We can compile an expression to bytecode recursively, by compiling its subexpressions, then appending a bytecode that applies the top-level expression transformation to those inputs.
Bytecodes take "immediates" - constant arguments that are part of the instruction stream - as well as stack inputs.
Because Hack is a high-level language, it includes bytecodes for constructing and operating on complex data structures like objects, strings, vecs, dicts, and keysets. You can see a full list of bytecodes here.

Exercises

Search bytecode.specification for other bytecodes related to string concatenation.
1. Is there an alternative bytecode sequence that we could use to implement test_concat?
2. Which bytecode sequence would you expect to be faster? Why? (Reading the interpreter may help in this case.)
Rewrite test_dict from our last example as follows:

function test_dict($x, $y, $z) {
  return dict['a' => 17, 'b' => $x, 'c' => 'd', $y => $z];
}

How do we implement this modified dict constructor in bytecode?
Are there performance differences between this approach and NewStructDict?
Can you provide an alternative bytecode sequence for this expression that could improve its performance?

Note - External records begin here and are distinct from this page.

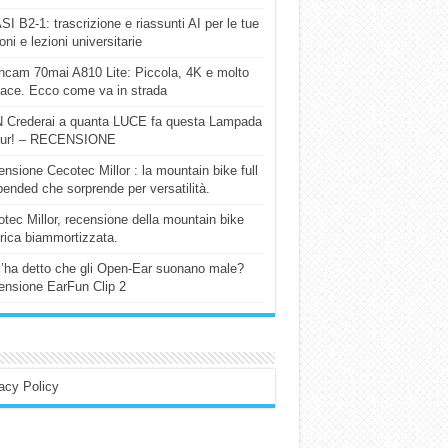
I B2-1: trascrizione e riassunti AI per le tue
ioni e lezioni universitarie
cam 70mai A810 Lite: Piccola, 4K e molto
cace. Ecco come va in strada
 Crederai a quanta LUCE fa questa Lampada
our! – RECENSIONE
nsione Cecotec Millor : la mountain bike full
ended che sorprende per versatilità.
tec Millor, recensione della mountain bike
trica biammortizzata.
l’ha detto che gli Open-Ear suonano male?
nsione EarFun Clip 2
acy Policy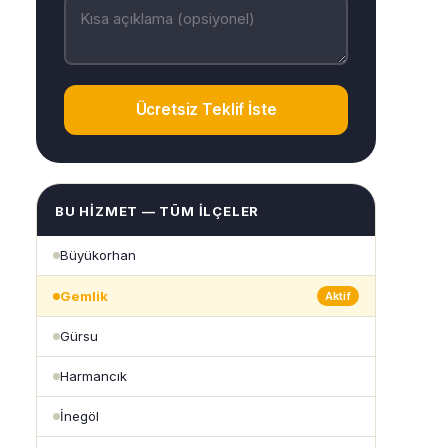
Ücretsiz Teklif İste
BU HIZMET — TÜM İLÇELER
Büyükorhan
Gemlik
Aktif
Gürsu
Harmancık
İnegöl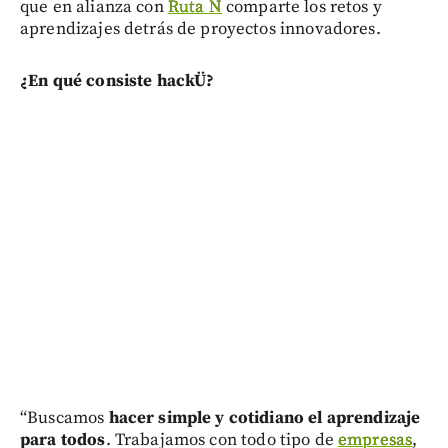
que en alianza con
Ruta N
comparte los retos y
aprendizajes detrás de proyectos innovadores.
¿En qué consiste hackÜ?
“Buscamos
hacer simple y cotidiano el aprendizaje
para todos
. Trabajamos con todo tipo de
empresas
,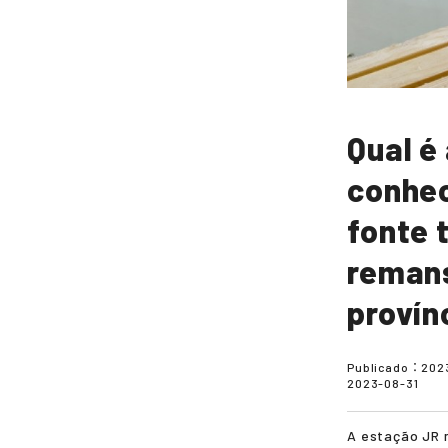
Qual é
conhec
fonte 
remans
provín
Publicado：
202
2023-08-31
A estação JR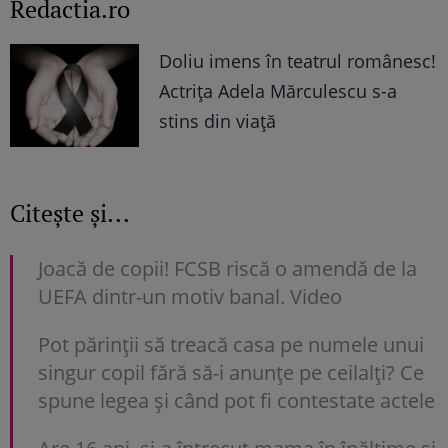
Redactia.ro
Doliu imens în teatrul românesc!
Actrița Adela Mărculescu s-a
stins din viață
Citește și...
Joacă de copii! FCSB riscă o amendă de la
UEFA dintr-un motiv banal. Video
Pot părinții să treacă casa pe numele unui
singur copil fără să-i anunțe pe ceilalți? Ce
spune legea și când pot fi contestate actele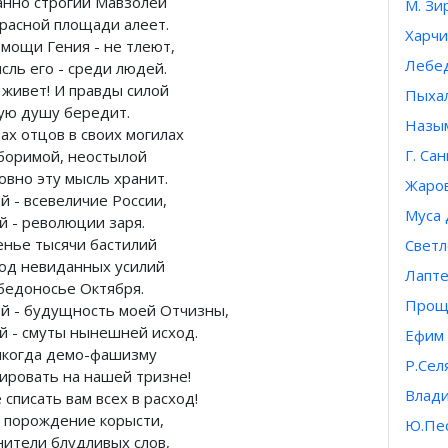
анно строгий Мавзолей
М. Зи
Красной площади алеет.
Харчи
 мощи Гения - не тлеют,
Лебед
сль его - среди людей.
 живет! И правды силой
Пыхал
ую душу бередит.
Назы
рах отцов в своих могилах
Г. Са
боримой, неостылой
овно эту мысль хранит.
Жаров
ей - всевеличие России,
Муса
й - революции заря.
енье тысячи бастилий
Светл
лод невиданных усилий
Лапт
обедоносье Октября.
Проще
ей - будущность моей Отчизны,
ей - смуты нынешней исход.
Ефим 
икогда демо-фашизму
Р.Сел
пировать на нашей тризне!
Влади
 списать вам всех в расход!
- порождение корысти,
Ю.Пес
нители блудливых слов,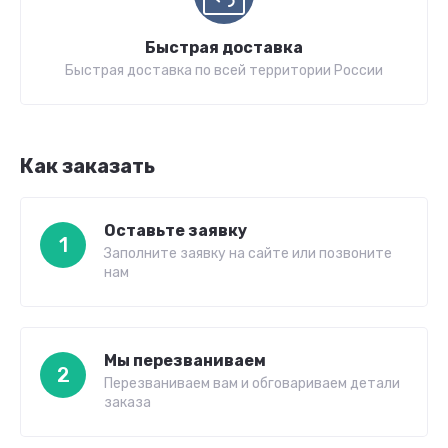
Быстрая доставка
Быстрая доставка по всей территории России
Как заказать
Оставьте заявку
1
Заполните заявку на сайте или позвоните
нам
Мы перезваниваем
2
Перезваниваем вам и обговариваем детали
заказа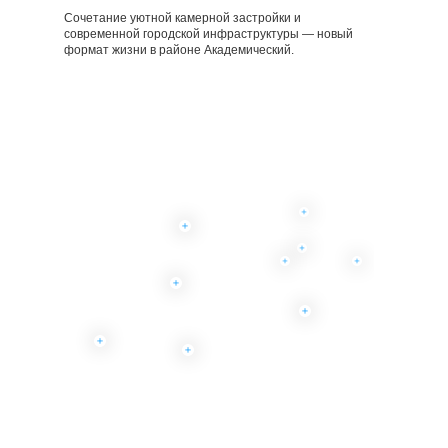
Сочетание уютной камерной застройки и
современной городской инфраструктуры — новый
формат жизни в районе Академический.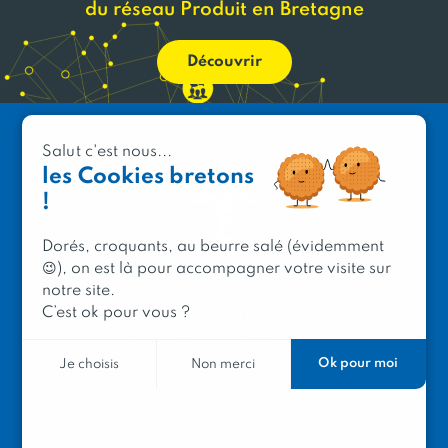
du réseau Produit en Bretagne
Découvrir
Salut c'est nous...
les Cookies bretons
!
Dorés, croquants, au beurre salé (évidemment
😉), on est là pour accompagner votre visite sur
notre site.
C’est ok pour vous ?
PRODUIT EN BRETAGNE
2 avenue de Provence
Ok pour moi
Je choisis
Non merci
29200 Brest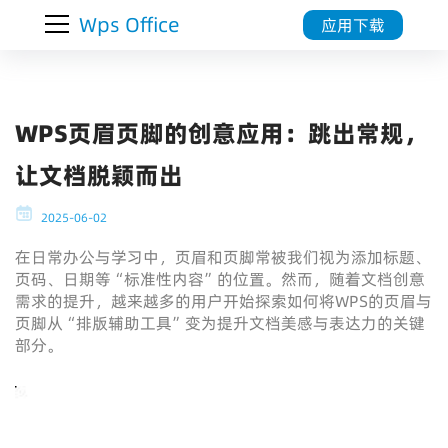
Wps Office
应用下载
WPS页眉页脚的创意应用：跳出常规，
让文档脱颖而出
2025-06-02
在日常办公与学习中，页眉和页脚常被我们视为添加标题、
页码、日期等“标准性内容”的位置。然而，随着文档创意
需求的提升，越来越多的用户开始探索如何将WPS的页眉与
页脚从“排版辅助工具”变为提升文档美感与表达力的关键
部分。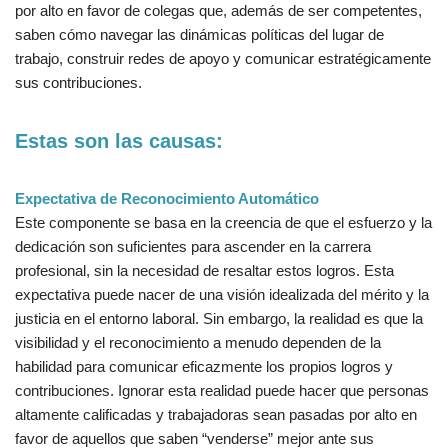
por alto en favor de colegas que, además de ser competentes,
saben cómo navegar las dinámicas políticas del lugar de
trabajo, construir redes de apoyo y comunicar estratégicamente
sus contribuciones.
Estas son las causas:
Expectativa de Reconocimiento Automático
Este componente se basa en la creencia de que el esfuerzo y la
dedicación son suficientes para ascender en la carrera
profesional, sin la necesidad de resaltar estos logros. Esta
expectativa puede nacer de una visión idealizada del mérito y la
justicia en el entorno laboral. Sin embargo, la realidad es que la
visibilidad y el reconocimiento a menudo dependen de la
habilidad para comunicar eficazmente los propios logros y
contribuciones. Ignorar esta realidad puede hacer que personas
altamente calificadas y trabajadoras sean pasadas por alto en
favor de aquellos que saben “venderse” mejor ante sus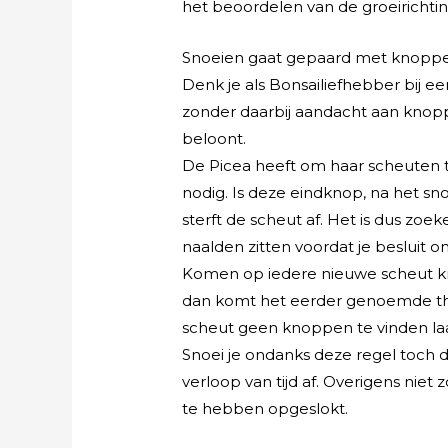
het beoordelen van de groeirichti
Snoeien gaat gepaard met knopp
Denk je als Bonsailiefhebber bij e
zonder daarbij aandacht aan knopp
beloont.
De Picea heeft om haar scheuten 
nodig. Is deze eindknop, na het s
sterft de scheut af. Het is dus zo
naalden zitten voordat je besluit 
Komen op iedere nieuwe scheut kn
dan komt het eerder genoemde them
scheut geen knoppen te vinden laa
Snoei je ondanks deze regel toch 
verloop van tijd af. Overigens niet
te hebben opgeslokt.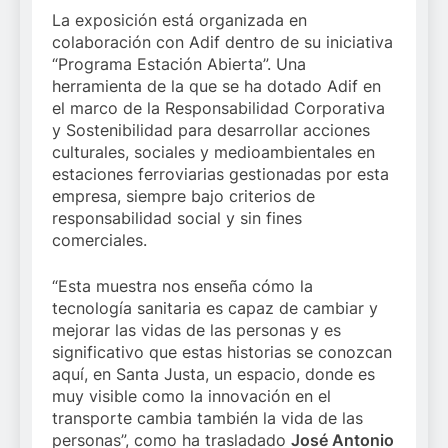
La exposición está organizada en
colaboración con Adif dentro de su iniciativa
“Programa Estación Abierta”. Una
herramienta de la que se ha dotado Adif en
el marco de la Responsabilidad Corporativa
y Sostenibilidad para desarrollar acciones
culturales, sociales y medioambientales en
estaciones ferroviarias gestionadas por esta
empresa, siempre bajo criterios de
responsabilidad social y sin fines
comerciales.
“Esta muestra nos enseña cómo la
tecnología sanitaria es capaz de cambiar y
mejorar las vidas de las personas y es
significativo que estas historias se conozcan
aquí, en Santa Justa, un espacio, donde es
muy visible como la innovación en el
transporte cambia también la vida de las
personas”, como ha trasladado
José Antonio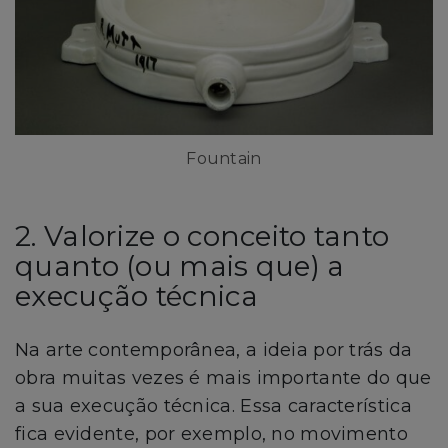
Fountain
2. Valorize o conceito tanto
quanto (ou mais que) a
execução técnica
Na arte contemporânea, a ideia por trás da
obra muitas vezes é mais importante do que
a sua execução técnica. Essa característica
fica evidente, por exemplo, no movimento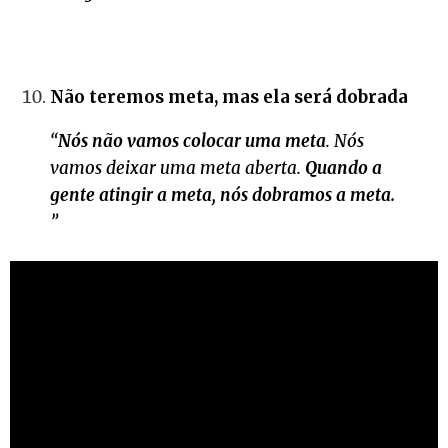
Não teremos meta, mas ela será dobrada
“
Nós não vamos colocar uma meta
. Nós
vamos deixar uma meta aberta.
Quando a
gente atingir a meta, nós dobramos a meta.
”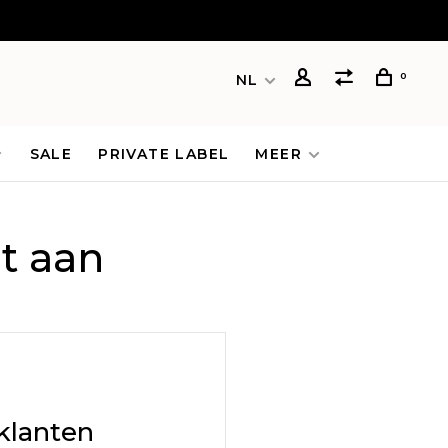
0
NL
SALE
PRIVATE LABEL
MEER
t aan
klanten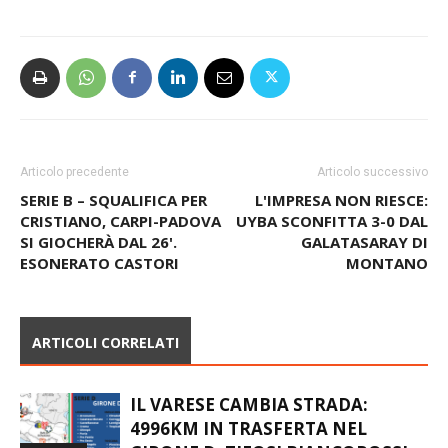
Elisa Cascioli
Articolo precedente
Articolo successivo
SERIE B – SQUALIFICA PER
L'IMPRESA NON RIESCE:
CRISTIANO, CARPI-PADOVA
UYBA SCONFITTA 3-0 DAL
SI GIOCHERÀ DAL 26'.
GALATASARAY DI
ESONERATO CASTORI
MONTANO
ARTICOLI CORRELATI
IL VARESE CAMBIA STRADA:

Investigate how HHVM handles "member operations"—basically, read/write access into array elements or object properties. Take a look at the bytecode for these functions:

function prop($x) {
  $x->y = 17;
}

function elem($x) {
  $x['y'] = 17;
}

function nested_one_level($x) {
  $x['y']->z = 17;
}

function nested_two_levels($x) {
  $x['y']->z[] = 17;
}

How are we handling these sequences of operations in a compositional way?
Read the relevant bytecode docs in bytecode.specification, and write Hack functions that use the bytecodes BaseH, BaseSC, SetOpM, and UnsetM. Confirm with the Eval.DumpHhas output.
What changes if we replace these mutating ops with "read-only" member-ops like return $x['y']->z[17];
What state do we need to keep in between steps of a nested member-op write sequence? Take a look at struct MInstrState in this file to confirm your guess.